À l’occasion des vingt ans du lancement de la guerre globale contre le terrorisme nous publions aujourd’hui une traduction d’un article de Samar Al-Bulushi, chercheuse en anthropologie à l’Université de Californie Irvine, publié à l’occasion des vingt ans des attentats contre les ambassades américaines au Kenya et en Tanzanie en 1998 qui ont marqué, pour de nombreux Africains, la véritable entrée dans l’ère antiterroriste islamophobe.
Le 7 août 1998, deux voitures piégées ont explosé simultanément dans les ambassades étasuniennes à Nairobi au Kenya et à Dar es Salaam en Tanzanie. Plus de deux-cents citoyens de ces pays ont été tués dans ces attentats, ainsi que douze Américains. Au cours des semaines et des mois qui ont suivi, les familles des victimes kenyanes et tanzaniennes ont fait l’expérience de la valeur des vies humaines pour le gouvernement étasunien et ses hiérarchies tacites, l’indemnisation qui leur était offerte étant dérisoire par rapport à celle offerte à leurs homologues américains. Dans le même temps, en représailles, le président Clinton a autorisé une frappe militaire contre l’usine pharmaceutique soudanaise d’Al-Shifa (en affirmant qu’elle produisait des armes chimiques) et d’autres frappes sur des bases terroristes présumées en Afghanistan. La destruction de l’usine de Khartoum a précipité une catastrophe médicale, puisque les sanctions économiques ont empêché le Soudan d’importer les médicaments nécessaires pour traiter le paludisme, la tuberculose et d’autres maladies. Pour de nombreux Africains, les souvenirs et les expériences de la soi-disant guerre contre le terrorisme ne remontent pas au mois de septembre 2001, mais à celui d’août 1998.

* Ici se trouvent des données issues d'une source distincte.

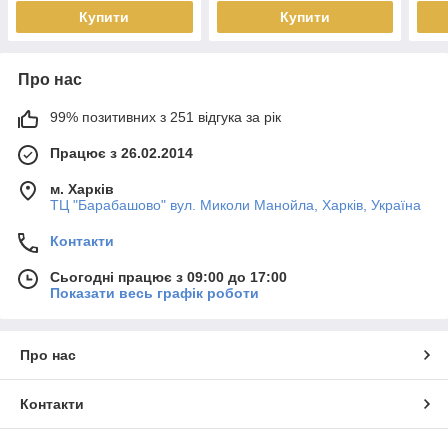
Купити
Купити
Про нас
99% позитивних з 251 відгука за рік
Працює з 26.02.2014
м. Харків
ТЦ "Барабашово" вул. Миколи Манойла, Харків, Україна
Контакти
Сьогодні працює з 09:00 до 17:00
Показати весь графік роботи
Про нас
Контакти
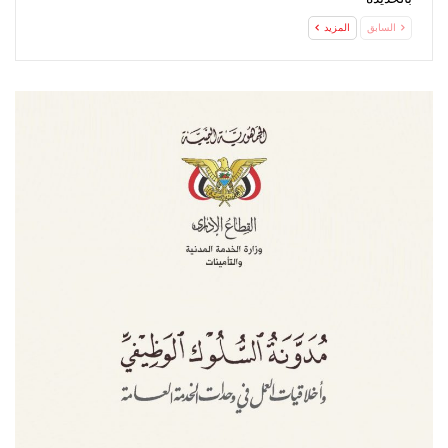
السابق
المزيد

Au cours des vingt dernières années, les gouvernements africains se sont empêtrés dans une infrastructure sécuritaire financée par les Euro-Américains qui a facilité l’expansion de leurs capacités policières, militaires et de surveillance. Le Kenya a endossé un rôle particulièrement important en Afrique de l’Est, alors que le théâtre des opérations s’est progressivement déplacé vers l’ouest, de l’Afghanistan à l’Irak, au Yémen et à la Somalie voisine. Afin de mieux comprendre les répercussions quotidiennes de l’anti-terrorisme en Afrique de l’Est, j’ai mené une recherche ethnographique durant quinze mois, entre 2013 et 2015, dans les villes kenyanes de Nairobi et Mombasa.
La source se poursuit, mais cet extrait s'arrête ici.